FWIW, some "friends" have chided us for not cruising further, since we're so free. Thanx, but my interests lie elsewhere. I don't want to be a great sailor, I want to have a great life, while sailing.


----------



## zedboy (Jul 14, 2010)

swimrdie46 said:


> The tax issue is getting worse this year. I travel all over the US, Europe, Middle East and Africa for work and for 2011 I will have to pay income tax in the US as well as the country I visit. Trust me, I'm all for working under the radar.


Form 2555 and 1117 are your friends.

I've worked abroad for almost all my adult life, in Israel and now in Canada. Never paid a US penny on what I earned in either place (granted, at least in Israel the taxes were way higher than the US rate would've been).

Talk to your accountant.


----------



## jrd22 (Nov 14, 2000)

WnW said "I don't want to be a great sailor, I want to have a great life, while sailing."
Very well said.
This thread has made me think about why we aren't off cruising in exotic locations, we have the time and resources to do so. Bottom line is that I don't have a burning desire to live aboard year round, and we have some of the best cruising grounds in the world right out our front door, IMHO. I'll be lucky to have explored 10% of the area between Seattle and Juneau before I'm ready to give up boating, and when it's too cold and wet here, there are always boats in warm tropical locations available for charter (so I'm told, no first hand experience). I do have a major ocean crossing on my bucket list (I just want that experience), haven't decided where or when yet though. I guess I'm just really happy where I'm at.
There is also the grandson factor involved )


----------



## wingNwing (Apr 28, 2008)

Thanx jrd - hey, I thought the Chesapeake was supposed to be "some of the best cruising grounds in the world" (at least that's what the advertising claims). If you're ever out this way, you're invited aboard and we'll test it out.


----------



## wingNwing (Apr 28, 2008)

CrazyRu said:


> When I come back from cruising I afraid of crossing streets.
> I also can not drive a car above 40 mph.

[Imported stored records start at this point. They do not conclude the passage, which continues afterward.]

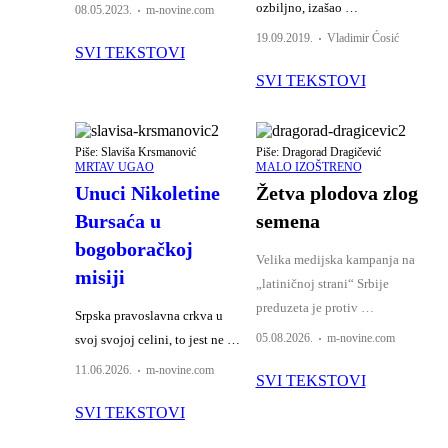
ozbiljno, izašao …
Author
08.05.2023.
m-novine.com
Author
19.09.2019.
Vladimir Ćosić
SVI TEKSTOVI
SVI TEKSTOVI
Piše: Slaviša Krsmanović
Piše: Dragorad Dragičević
MRTAV UGAO
MALO IZOŠTRENO
Unuci Nikoletine
Žetva plodova zlog
Bursaća u
semena
bogoboračkoj
Velika medijska kampanja na
misiji
„latiničnoj strani“ Srbije
preduzeta je protiv …
Srpska pravoslavna crkva u
Author
05.08.2026.
m-novine.com
svoj svojoj celini, to jest ne …
Author
11.06.2026.
m-novine.com
SVI TEKSTOVI
SVI TEKSTOVI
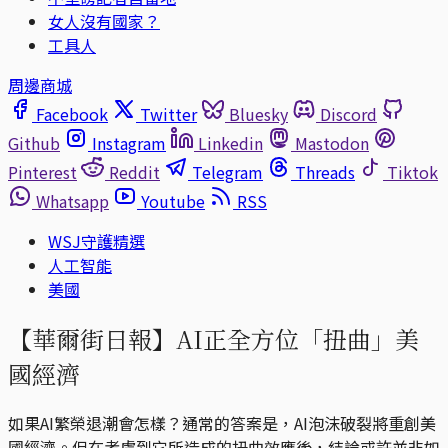
女人沒有國家？
工具人
周邊商城
Facebook
Twitter
Bluesky
Discord
Github
Instagram
Linkedin
Mastodon
Pinterest
Reddit
Telegram
Threads
Tiktok
Whatsapp
Youtube
RSS
WSJ守護精選
人工智能
美國
【華爾街日報】AI正全方位「扭曲」美
國經濟
如果AI繁榮退潮會怎樣？通常的答案是，AI泡沫破裂將重創美
國經濟。但在考慮到它所造成的扭曲效應後，結論或許並非如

LOL - too true! Worse, I rented a car whose speedometer was in metric - so I'd be doing "50" in town ... and it felt like I was just driving way too fast, as it would be if I were driving at 50 MPH in town ... until I realized 50 kph was really only 30 mph ...


----------



## Merit25lovers (Mar 30, 2011)

...although the dog loves it, there's no way we'll get the cats on the boat....


----------



## SanDiegoChip (Jun 12, 2007)

*Success story*

We plan on departing in 14 months on the Ha Ha. 
We have been outfitting our new old boat for 2 years. 
We had a Catalina 30 for 5 years.

It all started for us when I went sailing with a work buddy. Then decide to take sailing lessions. I loved it. I then thought I was real good after Sabot, Holder and cataermaeran lessions. I took my wife out one winter after noon and turtled the holder. She does not swim well or see well without glases. I will not get into all the gory details.

I was looking for a retirement plan. Not having a lot of money the sailing dream seems the way to go. I had worked on tugs and in the merchant marine in Boston as a young man so am familiar with commercial boating. Not so for my wife.
It took a year to convince her to go sailing again. She sugested this time we took keel boat sailing lessons together. It was a great idea for lots of reasons.

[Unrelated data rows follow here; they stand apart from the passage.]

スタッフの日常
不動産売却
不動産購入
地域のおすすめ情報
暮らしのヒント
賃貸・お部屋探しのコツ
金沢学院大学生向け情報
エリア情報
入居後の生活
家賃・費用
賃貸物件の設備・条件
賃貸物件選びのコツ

Next I sold the Harley and bought the Catalina 30. Another mistake. I did not counsel with her. For the first year the boat sailed us. My wife hung in there. I read all the books, magazines etc I could on what not to do to get her to come along. It paied off.
Example:
Don NOT make it like camping!
NO yelling!
Have a nice toilet ! May seems strange to some but it is important to my wife.
Curtin's for privacy etc ect. Some things I do admit I never thought mattered!
We have done this and much more.
For some years we had some hard times with the decision to retire (her to quit her job) and then to retire on a boat. My wife is 12 years younger than me and was worried what would happen to her if I crooked? What about if she needed to return to the work place, what about her SS etc. We eventually worked theses out. Went to a counselor (work benefit) etc.

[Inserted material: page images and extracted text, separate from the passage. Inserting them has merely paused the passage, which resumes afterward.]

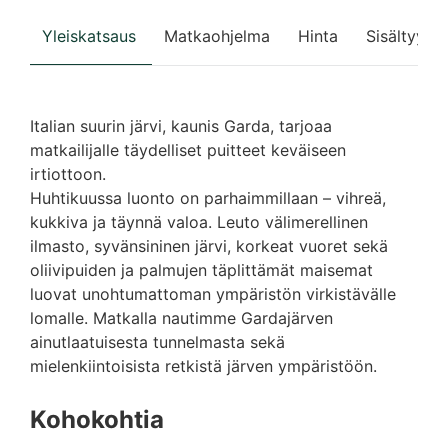
Yleiskatsaus
Matkaohjelma
Hinta
Sisältyy
Italian suurin järvi, kaunis Garda, tarjoaa
matkailijalle täydelliset puitteet keväiseen
irtiottoon.
Huhtikuussa luonto on parhaimmillaan – vihreä,
kukkiva ja täynnä valoa. Leuto välimerellinen
ilmasto, syvänsininen järvi, korkeat vuoret sekä
oliivipuiden ja palmujen täplittämät maisemat
luovat unohtumattoman ympäristön virkistävälle
lomalle. Matkalla nautimme Gardajärven
ainutlaatuisesta tunnelmasta sekä
mielenkiintoisista retkistä järven ympäristöön.
Kohokohtia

Next was deciding to sell the Catalina 30 and get a bigger boat. We together searched and decide on a boat, took a couple of years . When we found the boat we liked we talked about it and then we bought it. That was what I should have done before.
It took a while but it has worked out.
We were taking the other day and she mentioned that we should move onto the boat!. We are and at the end of this month. Giving everthing in our little house to our doughter, good timeing as she is moving from roomates to her own appartment.

To keep the social fabric we will cruise Central America Pacific side no further than Ecuador. Our daughter lives in CA as we do. We will not be too far for a flight to meet each other. My wife has never lived out side California.
I mentioned about my wife being a reluctant cruiser and she said "Not any more "!
So for us it was the whole retirement issue, and the complete change of life issue and it has not been easy but it has worked out and we are together and happy.
My wife is currently taking Spanish classes at SDSU and so I am also learning some Spanish defcto 

We decide we wanted a nice safe and comfortable boat for costal cursing . We chose a boat that does not require much climbing around. Has easy access from the stern from the dingy. Three steps to the salon. We chose this instead of a wraparound queen bed on a CC. We are re-upholstering it, have re-powered it, installed a house hold size Vacuflush toilet, nice Kolar shower equipment, new anchor windlass and bow rollers etc. All the work we have done together. No microwave no oil lamps (LED's) and we chose a 1978 36' Islander Freeport sail boat.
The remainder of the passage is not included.